The Washington Examiner has an item that reveals the U.S. Dept of Veterans Affairs has been injecting drug-addicted veterans with cocaine under 'extremely controlled conditions' in taxpayer-funded clinical studies. All 40 subjects, most of whom are veterans according to the article, were recruited specifically because they were addicted to drugs into this trial conducted at the San Antonio and Kansas City VA facilities. The VA also handed over abstracts and other documents that indicated decades of using hundreds of human volunteers, presumably veterans since that is the patient database of the VA, frequently administering controlled substances such as crack and intravenous cocaine, morphine, and other opiates to patients who were already addicted to these substances. The VA's acting director of research and development, Timothy O'Leary (wait, isn't that the guy...oh no that was Timothy Leary. Without the "O") said that these taxpayer-funded studies - did I mention these are taxpayer-funded studies? - were 'desperately needed to find ways to treat addiction'. Critics call attention to the problem of informed consent, an essential element of which is the right and opportunity and freedom to refuse to participate in research. How exactly does an addict say no to the possibility of receiving for free his drug of choice? And how do the VA and other government agencies justify using tax dollars to pay for it?
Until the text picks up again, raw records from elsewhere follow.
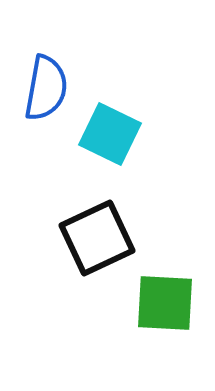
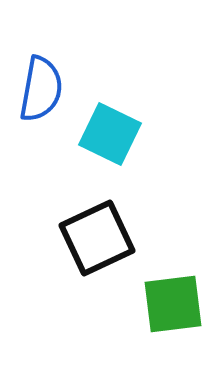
blue semicircle: moved 5 px left, 1 px down
green square: moved 8 px right, 1 px down; rotated 10 degrees counterclockwise
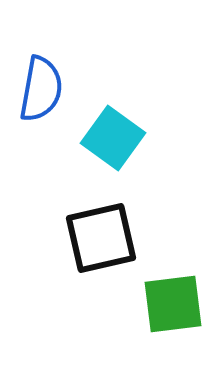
cyan square: moved 3 px right, 4 px down; rotated 10 degrees clockwise
black square: moved 4 px right; rotated 12 degrees clockwise
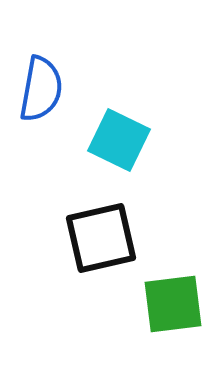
cyan square: moved 6 px right, 2 px down; rotated 10 degrees counterclockwise
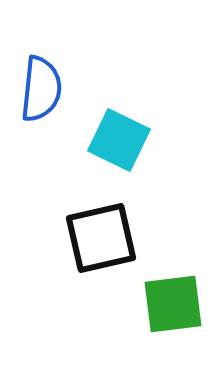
blue semicircle: rotated 4 degrees counterclockwise
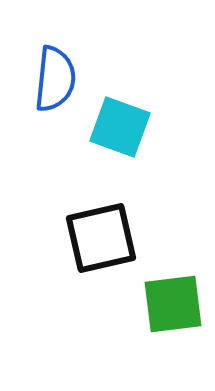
blue semicircle: moved 14 px right, 10 px up
cyan square: moved 1 px right, 13 px up; rotated 6 degrees counterclockwise
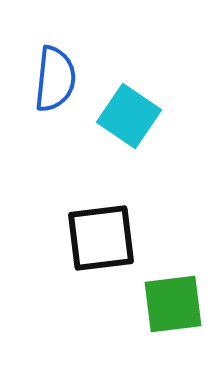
cyan square: moved 9 px right, 11 px up; rotated 14 degrees clockwise
black square: rotated 6 degrees clockwise
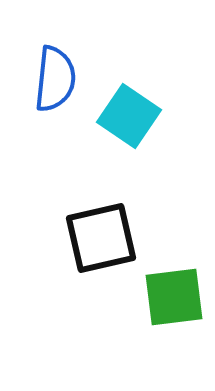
black square: rotated 6 degrees counterclockwise
green square: moved 1 px right, 7 px up
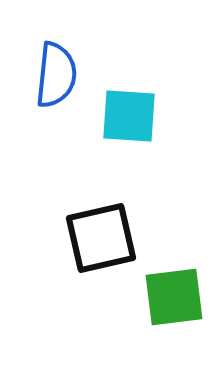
blue semicircle: moved 1 px right, 4 px up
cyan square: rotated 30 degrees counterclockwise
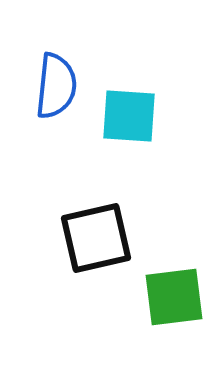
blue semicircle: moved 11 px down
black square: moved 5 px left
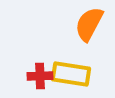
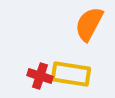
red cross: rotated 20 degrees clockwise
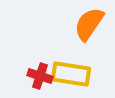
orange semicircle: rotated 6 degrees clockwise
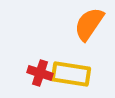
red cross: moved 3 px up
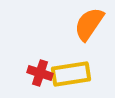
yellow rectangle: rotated 18 degrees counterclockwise
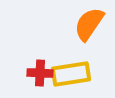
red cross: rotated 15 degrees counterclockwise
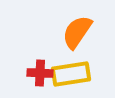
orange semicircle: moved 12 px left, 8 px down
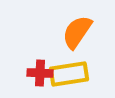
yellow rectangle: moved 2 px left
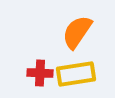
yellow rectangle: moved 7 px right
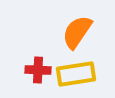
red cross: moved 2 px left, 3 px up
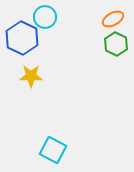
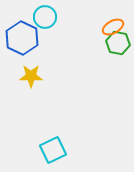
orange ellipse: moved 8 px down
green hexagon: moved 2 px right, 1 px up; rotated 15 degrees counterclockwise
cyan square: rotated 36 degrees clockwise
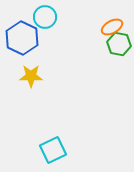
orange ellipse: moved 1 px left
green hexagon: moved 1 px right, 1 px down
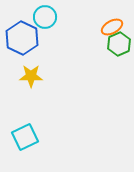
green hexagon: rotated 25 degrees clockwise
cyan square: moved 28 px left, 13 px up
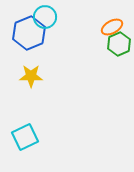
blue hexagon: moved 7 px right, 5 px up; rotated 12 degrees clockwise
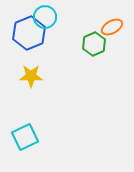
green hexagon: moved 25 px left
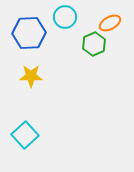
cyan circle: moved 20 px right
orange ellipse: moved 2 px left, 4 px up
blue hexagon: rotated 20 degrees clockwise
cyan square: moved 2 px up; rotated 16 degrees counterclockwise
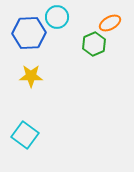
cyan circle: moved 8 px left
cyan square: rotated 12 degrees counterclockwise
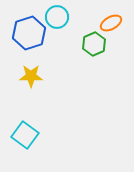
orange ellipse: moved 1 px right
blue hexagon: rotated 16 degrees counterclockwise
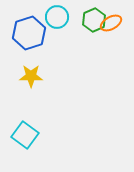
green hexagon: moved 24 px up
FierceBiotech also has a round up from the Partnerships with CROs meeting in Orlando last week. One item they noted is the apparent tension between sponsors and CROs around who is responsible for data quality. Better communication of expectations roles and responsibilities is probably going to be a key area for clinical teams to work on with their CRO partners, especially for studies in the emerging markets.